Nias Selatan PIB
Dugaan penggelembungan data jumlah siswa di SD negeri Tuhegafoa kian menguat. Selain selisih data yang ditemukan, kepala sekolah setempat juga dinilai sulit ditemui saat awak media berupaya melakukan konfirmasi.minggu ( 19/4/2026).
Berdasarkan data yang dihimpun tim awak media, terdapat perbedaan jumlah siswa yang mencapai belasan orang.
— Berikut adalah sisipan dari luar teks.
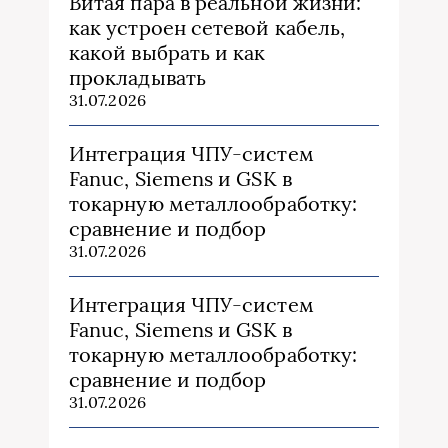
Витая пара в реальной жизни:
как устроен сетевой кабель,
какой выбрать и как
прокладывать
31.07.2026
Интеграция ЧПУ-систем
Fanuc, Siemens и GSK в
токарную металлообработку:
сравнение и подбор
31.07.2026
Интеграция ЧПУ-систем
Fanuc, Siemens и GSK в
токарную металлообработку:
сравнение и подбор
31.07.2026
Selisih ini memunculkan dugaan adanya ketidaksesuaian data yang berpotensi berdampak pada besaran Dana Bantuan Operasional Sekolah (BOS) yang diterima.
Sebagai bagian dari kerja jurnalistik, awak media telah berupaya melakukan konfirmasi langsung ke pihak sekolah guna melakukan verifikasi dan keberimbangan informasi. Langkah tersebut sesuai dengan amanat Undang-Undang Nomor 40 Tahun 1999 tentang Pers, yang mengatur prinsip konfirmasi (cover both sides) dalam pemberitaan.
Namun, upaya tersebut belum membuahkan hasil. Kepala sekolah disebut kerap tidak berada di tempat atau sulit ditemui saat hendak dimintai keterangan, sehingga klarifikasi terkait perbedaan data belum diperoleh.
Di sisi lain, transparansi penggunaan Dana BOS juga turut dipertanyakan. Dari pantauan di lingkungan sekolah, tidak ditemukan papan informasi penggunaan anggaran yang semestinya dipublikasikan kepada masyarakat.
Padahal, berdasarkan Permendikbud Nomor 63 Tahun 2022 tentang Petunjuk Teknis Pengelolaan Dana BOS, sekolah diwajibkan menyampaikan penggunaan dana secara terbuka dan dapat diakses publik.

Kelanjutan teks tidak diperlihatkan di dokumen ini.